EXERCISE
Look over the lines below. Report each one that includes the string "Apache".

STORED DATA

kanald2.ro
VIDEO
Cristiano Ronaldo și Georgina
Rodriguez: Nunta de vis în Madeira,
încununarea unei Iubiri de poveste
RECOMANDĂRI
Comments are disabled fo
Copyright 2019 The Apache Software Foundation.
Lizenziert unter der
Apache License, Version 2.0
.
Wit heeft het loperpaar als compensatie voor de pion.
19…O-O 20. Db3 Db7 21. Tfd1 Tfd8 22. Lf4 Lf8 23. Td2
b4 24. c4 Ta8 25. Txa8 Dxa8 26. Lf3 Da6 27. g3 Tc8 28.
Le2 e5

...

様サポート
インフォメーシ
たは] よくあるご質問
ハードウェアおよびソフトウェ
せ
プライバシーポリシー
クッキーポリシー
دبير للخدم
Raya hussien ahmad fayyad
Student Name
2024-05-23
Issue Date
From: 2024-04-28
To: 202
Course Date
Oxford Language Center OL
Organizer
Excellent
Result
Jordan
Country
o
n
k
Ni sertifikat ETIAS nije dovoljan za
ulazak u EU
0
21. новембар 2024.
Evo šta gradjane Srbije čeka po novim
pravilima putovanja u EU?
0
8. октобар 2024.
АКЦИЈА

EXERCISE ANSWER
Copyright 2019 The Apache Software Foundation.
Apache License, Version 2.0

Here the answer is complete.